前原氏は民進党内でも珍しい保守派である。共産党との選挙協力には否定的だった。対する枝野氏は推進派だった。結果は前原氏の圧勝。つまり民進党の旧指導陣の共産党との協力は否定されたことになる。さすがの民進党内部でも相当に「共産党アレルギー」があったのだろう。こうして自浄作用が働いたことは評価できる。

国防体制の議論は?


さて、思い出してほしい。民進党は与党・政府が推し進めた集団的自衛権の行使や、国防体制の大幅な転換に猛反対をしてきた。これをきっかけに共産党との関係が接近してきたのだが、前原代表は集団的自衛権について容認するのだろうか?

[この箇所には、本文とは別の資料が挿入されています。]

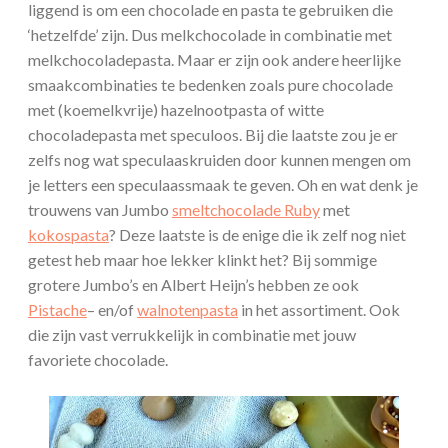
liggend is om een chocolade en pasta te gebruiken die
‘hetzelfde’ zijn. Dus melkchocolade in combinatie met
melkchocoladepasta. Maar er zijn ook andere heerlijke
smaakcombinaties te bedenken zoals pure chocolade
met (koemelkvrije) hazelnootpasta of witte
chocoladepasta met speculoos. Bij die laatste zou je er
zelfs nog wat speculaaskruiden door kunnen mengen om
je letters een speculaassmaak te geven. Oh en wat denk je
trouwens van Jumbo
smeltchocolade Ruby
met
kokospasta
? Deze laatste is de enige die ik zelf nog niet
getest heb maar hoe lekker klinkt het? Bij sommige
grotere Jumbo’s en Albert Heijn’s hebben ze ook
Pistache
– en/of
walnotenpasta
in het assortiment. Ook
die zijn vast verrukkelijk in combinatie met jouw
favoriete chocolade.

ましてや北朝鮮の核ミサイルの脅威が日本を覆っている現状を考えれば、野党第一党の安全保障の考え方を国民は知るべきだし、党の代表としても主張すべきである。それが責任ある野党の姿なのだ。無理をしてまで与党と対立する必要はなく、国民の為になることは政府と連携する柔軟さを示すことも国民の信頼を回復させるひとつの手法である。


民進党に残された道


民進党が自民党と対峙していくために必要なことは何だろうか。自民が保守なら民進は無理にまで左派になる必要があるのだろうか。その間違った概念が政治の世界に蔓延しているようだが、私は必ずしもそうではないと思う。


特に国防に関しては、より慎重に主張すべきだ。安易に共産党と協力するなどという愚行は一切やめたほうがいいだろう。まずそんなことに国民は騙されないし、左派の一部過激派が日本をおかしくしていることなど、みんなが知っているのだから。


とにかく、前原新代表の動向はチェックすべきだ。腐っても野党第一党なのだから。